Last week, New Delhi finally began to make a few calls. Prime Minister Narendra Modi spoke to the Iranian president; the foreign minister, S. Jaishankar, phoned his counterpart in Tehran and announced it was “already yielding some results.” Two tankers carrying 93,000 tons of liquid petroleum gas were permitted through the contested Strait of Hormuz.
But 22 others, according to Reuters, still remain in the Gulf’s waters. Nor will anything be released on Modi’s word alone; New Delhi might have to prove it is willing to defy some US sanctions. One possible ask is that India return three Iranian ships it had seized; or provide medicines and medical equipment to Iran.
To earn trust with Tehran, it will have to burn some bridges with Washington. The Trump administration had announced that India will be permitted to buy some Russian oil to replace its lost supplies from the Middle East. Whether this indulgence will persist if New Delhi defies the sanctions regime is uncertain.
For Modi, the notion that Trump was allowing India to do anything was already politically poisonous. Now his government looks like it has to ask the Iranians for favors as well. Indians will want to know how their country appears to be negotiating from a position of weakness when all they have heard for years is stories of its strength.
New Delhi’s inability to shape the world to its needs is going to hurt. Nine million Indian citizens live and work in the Gulf; their remittances prop up foreign-exchange reserves and support welfare spending back home. Over 50,000 returned in the first week of March; but hundreds of thousands remain at risk.

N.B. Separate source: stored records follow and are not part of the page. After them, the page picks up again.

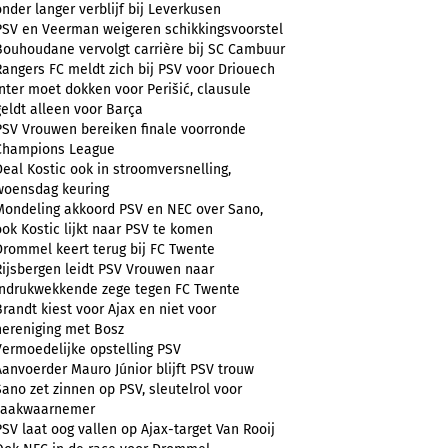
onder langer verblijf bij Leverkusen
PSV en Veerman weigeren schikkingsvoorstel
Bouhoudane vervolgt carrière bij SC Cambuur
Rangers FC meldt zich bij PSV voor Driouech
Inter moet dokken voor Perišić, clausule
geldt alleen voor Barça
PSV Vrouwen bereiken finale voorronde
Champions League
Deal Kostic ook in stroomversnelling,
woensdag keuring
Mondeling akkoord PSV en NEC over Sano,
ook Kostic lijkt naar PSV te komen
Drommel keert terug bij FC Twente
Rijsbergen leidt PSV Vrouwen naar
indrukwekkende zege tegen FC Twente
Brandt kiest voor Ajax en niet voor
hereniging met Bosz
Vermoedelijke opstelling PSV
Aanvoerder Mauro Júnior blijft PSV trouw
Sano zet zinnen op PSV, sleutelrol voor
zaakwaarnemer
PSV laat oog vallen op Ajax-target Van Rooij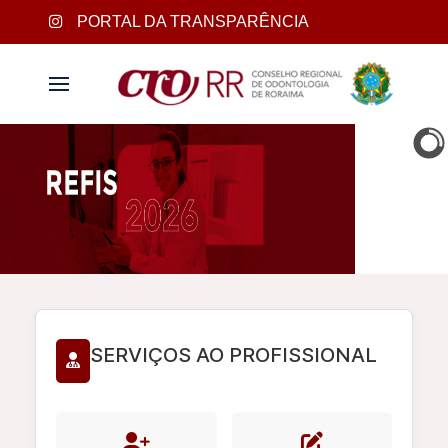
PORTAL DA TRANSPARÊNCIA
SERVIÇOS AO PROFISSIONAL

Meanwhile, the security establishment has not welcomed the war’s stated aim: Regime change in Iran. From their point of view, a power vacuum west of the extremism-prone highlands of Afghanistan and Pakistan would be far more dangerous than the Revolutionary Guard ever was. In addition, India’s Shiite minority has always been strongly supportive of the Indian establishment, and nobody wants that to change.

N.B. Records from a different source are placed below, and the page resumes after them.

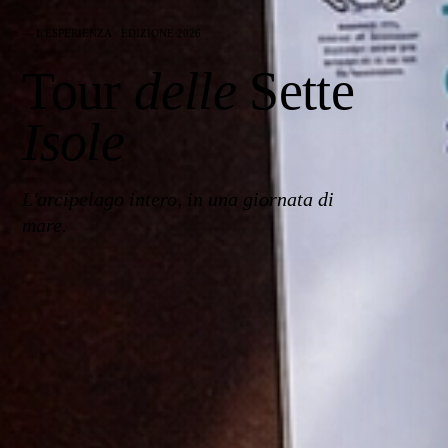
— L'ESPERIENZA · EDIZIONE 2026
Tour
delle
Sette
Isole
L'arcipelago intero, in una giornata di
mare.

Yet nothing will ever worry India’s leaders more than energy shortages. In the past, high fuel costs have brought down governments, led to lengthy periods of unrest and authoritarianism, and — in 1991, after Iraq’s invasion of Kuwait — almost bankrupted the country.
Ninety percent of India’s supply of liquid petroleum gas, universally used for cooking, comes through the Strait of Hormuz. A shortage will be politically cataclysmic. Restaurants are already shutting their doors or truncating their menus; and households are being told that they will have to wait longer to replace natural-gas cylinders. The government is telling people not to panic. I’m not sure that’s working; when I tried to buy my mother in Kolkata an induction stove this week, the best-reviewed ones on Amazon had already sold out.

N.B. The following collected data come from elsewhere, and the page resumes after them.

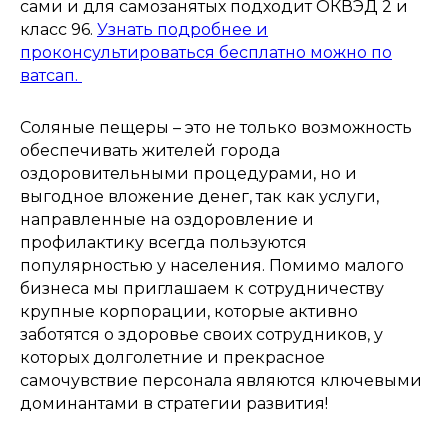
сами и для самозанятых подходит ОКВЭД 2 и
класс 96.
Узнать подробнее и
проконсультироваться бесплатно можно по
ватсап.
Соляные пещеры – это не только возможность
обеспечивать жителей города
оздоровительными процедурами, но и
выгодное вложение денег, так как услуги,
направленные на оздоровление и
профилактику всегда пользуются
популярностью у населения. Помимо малого
бизнеса мы приглашаем к сотрудничеству
крупные корпорации, которые активно
заботятся о здоровье своих сотрудников, у
которых долголетние и прекрасное
самочувствие персонала являются ключевыми
доминантами в стратегии развития!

The longer this crisis lasts, the more dangerous it will be. Fertilizer is made using natural gas, and plants are already running at only 70% of their capacity. Less fertilizer means less food; that will drive up inflation already under pressure from fuel prices.
In other words, India needs the Strait open to its ships. But tankers will only be allowed to pass on a case-by-case basis, according to officials. That’s not special consideration: The Indonesians, Turks and Pakistanis have already achieved that much. India is not uniquely trusted by Tehran.
And why would it be? It has spent the past three years insisting it was Israel’s strategic partner — with tech transfers and military deals and, most recently, a Modi visit to Tel Aviv. From Tehran’s perspective, India is either a bad friend or a naïve one.
I’m not faulting New Delhi’s crisis management. Given the circumstances, it has done well to get some Indians out and some tankers through. Modi’s phone calls are still being picked up.
But competent management is not a foreign policy. The question that New Delhi should ask, once this crisis ends, is: What is the point of an elevated global profile if not to have an edge in moments like this? The danger is that it confused presence with influence; being at the table does not mean you shape what happens at it.
The real facts are this: India is too close to Israel for Iran to trust it enough; but not close enough to avoid the humiliation of being blindsided by a war starting hours after an official visit. The Gulf monarchies, home to millions of its citizens, cannot rely on our defense at their time of danger. The US doesn’t take India’s concerns into account before throwing its neighborhood into chaos. And it is losing crucial assets — from Chabahar port in Iran to markets for rice exports. India has friends everywhere, but leverage nowhere.